Tous les paiements continueront d’être liés au respect d’un certain nombre d’exigences de base relatives à l’environnement, au bien-être des animaux et aux normes de santé des plantes et des animaux. Cependant, la conformité croisée sera grandement simplifiée. [45]

Pourquoi une réforme de la PAC?

  • Il est nécessaire de répondre aux défis économiques, environnementaux et territoriaux auxquels les zones agricoles et rurales sont confrontées aujourd’hui et à l’avenir, et de mieux adapter la PAC à la stratégie Europe 2020 pour une croissance intelligente, durable et inclusive.
  • Il est nécessaire de rendre la politique plus efficiente et efficace, ainsi que de la simplifier davantage tout en maintenant une gestion financière et une contrôlabilité saines
  • Le soutien de la PAC pourrait être rendu plus équitable et plus équilibré entre les États membres et les agriculteurs et mieux ciblé sur les agriculteurs actifs.

Les prochaines étapes

La Commission a présenté ses propositions législatives le 12 octobre 2011. Le Parlement européen et le Conseil ont débattu du texte. L’approbation des différents règlements et actes d’exécution a été reçue à la mi-2013. La réforme de la PAC est entrée en vigueur le 1er janvier 2014.

Pour la première fois, les deux institutions (le Parlement européen et le Conseil) ont décidé d’être sur un pied d’égalité avec le nouveau paquet législatif sur l’agriculture.
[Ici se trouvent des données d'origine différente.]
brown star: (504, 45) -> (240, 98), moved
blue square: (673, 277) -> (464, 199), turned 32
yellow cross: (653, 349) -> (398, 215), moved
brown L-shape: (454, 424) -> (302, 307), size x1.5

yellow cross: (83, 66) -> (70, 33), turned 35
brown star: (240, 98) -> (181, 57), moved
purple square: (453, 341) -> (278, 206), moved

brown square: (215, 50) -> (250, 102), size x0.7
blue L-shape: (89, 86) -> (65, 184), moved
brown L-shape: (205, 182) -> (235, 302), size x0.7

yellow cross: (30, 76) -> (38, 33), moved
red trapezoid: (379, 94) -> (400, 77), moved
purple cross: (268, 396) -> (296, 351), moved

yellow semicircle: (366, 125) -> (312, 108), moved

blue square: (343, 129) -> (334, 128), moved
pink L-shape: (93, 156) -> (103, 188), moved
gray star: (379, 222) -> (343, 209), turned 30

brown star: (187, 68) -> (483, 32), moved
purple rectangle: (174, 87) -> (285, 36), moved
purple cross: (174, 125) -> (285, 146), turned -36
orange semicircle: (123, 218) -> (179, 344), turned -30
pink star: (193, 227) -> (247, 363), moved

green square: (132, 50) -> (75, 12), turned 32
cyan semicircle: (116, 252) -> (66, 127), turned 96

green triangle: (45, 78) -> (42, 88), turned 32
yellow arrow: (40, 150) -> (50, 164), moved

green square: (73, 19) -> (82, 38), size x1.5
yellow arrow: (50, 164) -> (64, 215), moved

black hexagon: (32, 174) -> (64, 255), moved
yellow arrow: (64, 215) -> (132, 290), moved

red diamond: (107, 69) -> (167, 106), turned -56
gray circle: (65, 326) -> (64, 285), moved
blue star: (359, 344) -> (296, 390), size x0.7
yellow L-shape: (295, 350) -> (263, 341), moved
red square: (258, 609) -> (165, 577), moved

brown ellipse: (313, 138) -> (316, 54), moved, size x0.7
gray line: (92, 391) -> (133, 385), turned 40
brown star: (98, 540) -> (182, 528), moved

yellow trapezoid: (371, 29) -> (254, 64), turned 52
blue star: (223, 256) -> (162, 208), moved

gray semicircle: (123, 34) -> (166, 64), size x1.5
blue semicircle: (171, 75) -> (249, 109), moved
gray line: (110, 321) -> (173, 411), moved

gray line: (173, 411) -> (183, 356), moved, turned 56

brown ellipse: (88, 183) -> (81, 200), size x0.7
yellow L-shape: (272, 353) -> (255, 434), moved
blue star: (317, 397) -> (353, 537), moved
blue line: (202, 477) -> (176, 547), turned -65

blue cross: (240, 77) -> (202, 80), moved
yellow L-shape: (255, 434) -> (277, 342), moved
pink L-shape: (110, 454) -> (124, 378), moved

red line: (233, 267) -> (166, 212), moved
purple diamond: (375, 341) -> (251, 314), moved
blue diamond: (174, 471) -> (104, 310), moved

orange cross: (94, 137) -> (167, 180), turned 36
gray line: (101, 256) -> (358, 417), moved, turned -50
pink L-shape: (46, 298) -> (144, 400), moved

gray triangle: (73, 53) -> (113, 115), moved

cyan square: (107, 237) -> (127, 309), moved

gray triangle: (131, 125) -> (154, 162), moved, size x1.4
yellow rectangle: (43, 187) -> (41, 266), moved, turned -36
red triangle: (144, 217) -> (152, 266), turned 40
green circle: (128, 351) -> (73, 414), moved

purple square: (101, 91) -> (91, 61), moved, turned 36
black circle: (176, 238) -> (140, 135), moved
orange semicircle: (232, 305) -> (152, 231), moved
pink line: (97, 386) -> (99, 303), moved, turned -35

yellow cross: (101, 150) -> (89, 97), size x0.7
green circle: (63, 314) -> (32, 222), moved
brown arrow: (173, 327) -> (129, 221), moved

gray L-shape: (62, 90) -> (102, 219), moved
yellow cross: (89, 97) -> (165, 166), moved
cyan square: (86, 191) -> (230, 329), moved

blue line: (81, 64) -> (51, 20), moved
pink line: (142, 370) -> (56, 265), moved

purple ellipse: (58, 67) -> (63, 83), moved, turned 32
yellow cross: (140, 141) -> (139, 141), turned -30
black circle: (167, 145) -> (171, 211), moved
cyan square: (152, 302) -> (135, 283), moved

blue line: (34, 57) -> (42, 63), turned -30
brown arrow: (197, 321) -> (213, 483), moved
Le traité de Lisbonne, entré en vigueur le 1er décembre 2009, a étendu les pouvoirs législatifs du PE. Sur les questions agricoles, maintenant le Parlement européen décide conjointement avec le Conseil dans une procédure connue sous le nom de codécision procédure.

Critique

La PAC a été vivement critiquée par de nombreux intérêts divers depuis sa création. La critique a été vaste, et même la Commission européenne a longtemps été convaincue [la citation nécessaire ] des nombreux défauts de la politique. En mai 2007, la Suède est devenue le premier pays de l’UE à prendre la position que toutes les subventions agricoles de l’UE devraient être abolies, à l’exception de celles liées à la protection de l’environnement. [46]

Anti-développement

De nombreux pays en développement sont fortement dépendants de l’agriculture. La FAO constate que l’agriculture assure la subsistance de 70% des personnes les plus pauvres du monde. Ainsi, les subventions de la PAC sont censées empêcher les pays en développement d’exporter des produits agricoles vers l’UE dans des conditions équitables. Le Cycle de Doha pour le développement de l’ OMC , qui avait pour but d’accroître le développement mondial, a stagné en raison du refus des pays développés de supprimer les subventions agricoles.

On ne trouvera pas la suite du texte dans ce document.